Het kan zijn dat de organisatie deze gegevens zo anoniem mogelijk zal trachten op te slaan en de verbinding aan personen dus niet meer te maken is. Dan is er geen sprake van een instemmingsplichtig besluit. Verder is het zo dat alle werkgevers (met 100 plus mw.) in Nederland de verplichting hebben om dit te registreren, dus daarover is geen instemmingsrecht van toepassing.
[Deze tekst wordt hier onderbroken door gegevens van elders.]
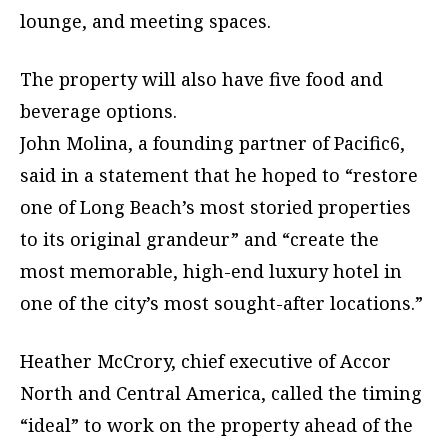
lounge, and meeting spaces.
The property will also have five food and
beverage options.
John Molina, a founding partner of Pacific6,
said in a statement that he hoped to “restore
one of Long Beach’s most storied properties
to its original grandeur” and “create the
most memorable, high-end luxury hotel in
one of the city’s most sought-after locations.”
Heather McCrory, chief executive of Accor
North and Central America, called the timing
“ideal” to work on the property ahead of the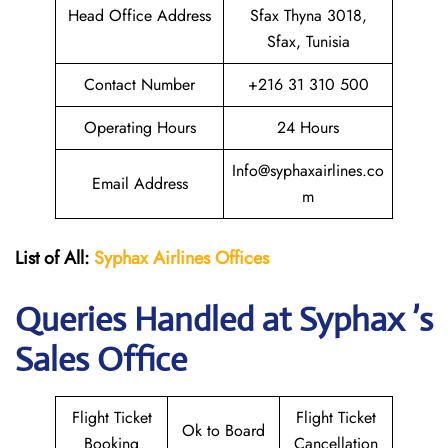
Head Office Address
Sfax Thyna 3018,
Sfax, Tunisia
Contact Number
+216 31 310 500
Operating Hours
24 Hours
Info@syphaxairlines.co
Email Address
m
List of All:
Syphax Airlines Offices
Queries Handled at Syphax ’s
Sales Office
Flight Ticket
Flight Ticket
Ok to Board
Booking
Cancellation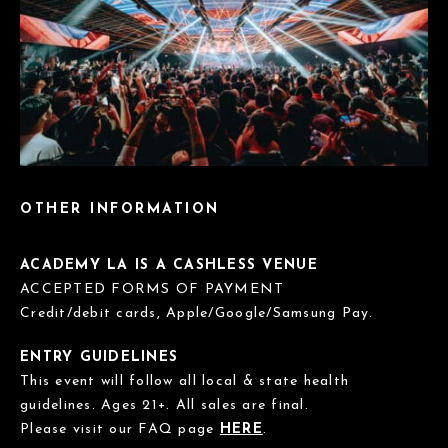
OTHER INFORMATION
ACADEMY LA IS A CASHLESS VENUE
ACCEPTED FORMS OF PAYMENT
Credit/debit cards, Apple/Google/Samsung Pay.
ENTRY GUIDELINES
This event will follow all local & state health
guidelines. Ages 21+. All sales are final.
Please visit our FAQ page
HERE
.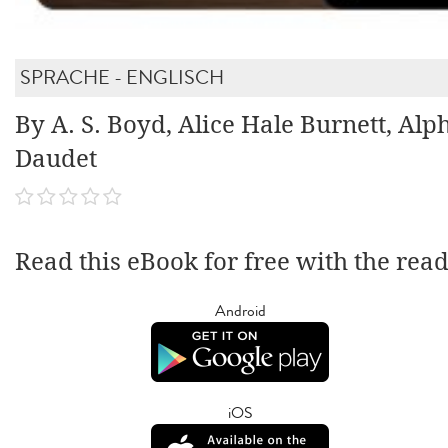
SPRACHE - ENGLISCH
By A. S. Boyd, Alice Hale Burnett, Al
Daudet
Read this eBook for free with the rea
Android
iOS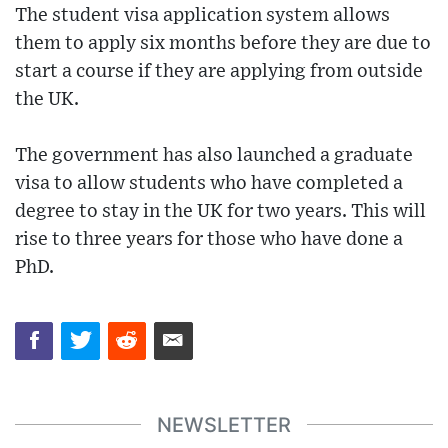
The student visa application system allows
them to apply six months before they are due to
start a course if they are applying from outside
the UK.
The government has also launched a graduate
visa to allow students who have completed a
degree to stay in the UK for two years. This will
rise to three years for those who have done a
PhD.
NEWSLETTER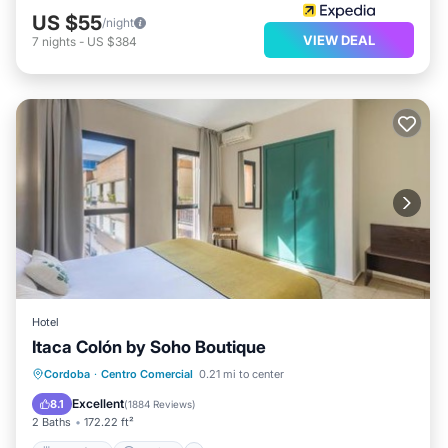
US $55
/night
VIEW DEAL
7
nights
-
US $384
Hotel
Itaca Colón by Soho Boutique
Breakfast
Parking
Air Conditioner
Cordoba
·
Centro Comercial
0.21 mi to center
Internet
Excellent
8.1
(
1884 Reviews
)
2 Baths
172.22 ft²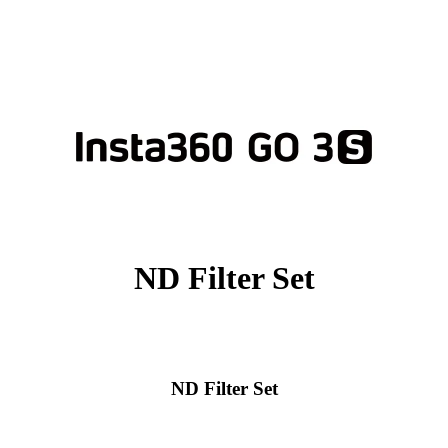
ND Filter Set
ND Filter Set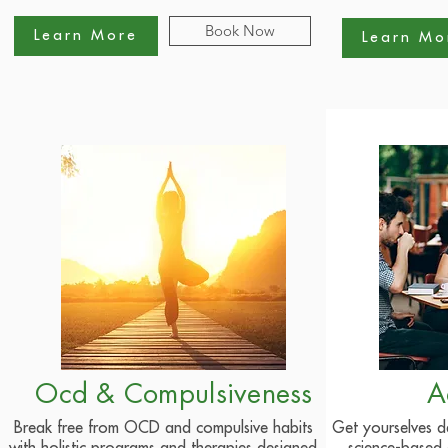
Book Now
Learn More
Learn Mo
Ocd & Compulsiveness
A
Break free from OCD and compulsive habits
Get yourselves d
Het is voor OR-en dus vooral van belang dat de werkgever kan aantonen dat de gegevens AVG proof worden verwerkt en om te borgen dat de gegevens niet onjuist gebruikt kunnen worden. De OR zou dit kunnen oplossen door de werkgever schriftelijk vast te laten leggen dat deze gegevens alleen maar voor de WPM gebruikt mogen worden. Dit kan in het personeelshandboek, notulen of aparte regeling worden vastgelegd bijvoorbeeld. Belangrijk dat de gegevens dus nooit mogen worden gebruikt bij andere gesprekken zoals over functioneren, aanwezigheid of ziekte bijvoorbeeld. De OR zal dus inzicht moeten krijgen in de manier waarop de gegevens worden opgeslagen en wat er vervolgens nog mee gedaan kan worden. Hier is dus ook het al dan niet instemmingsplichtig zijn van afhankelijk.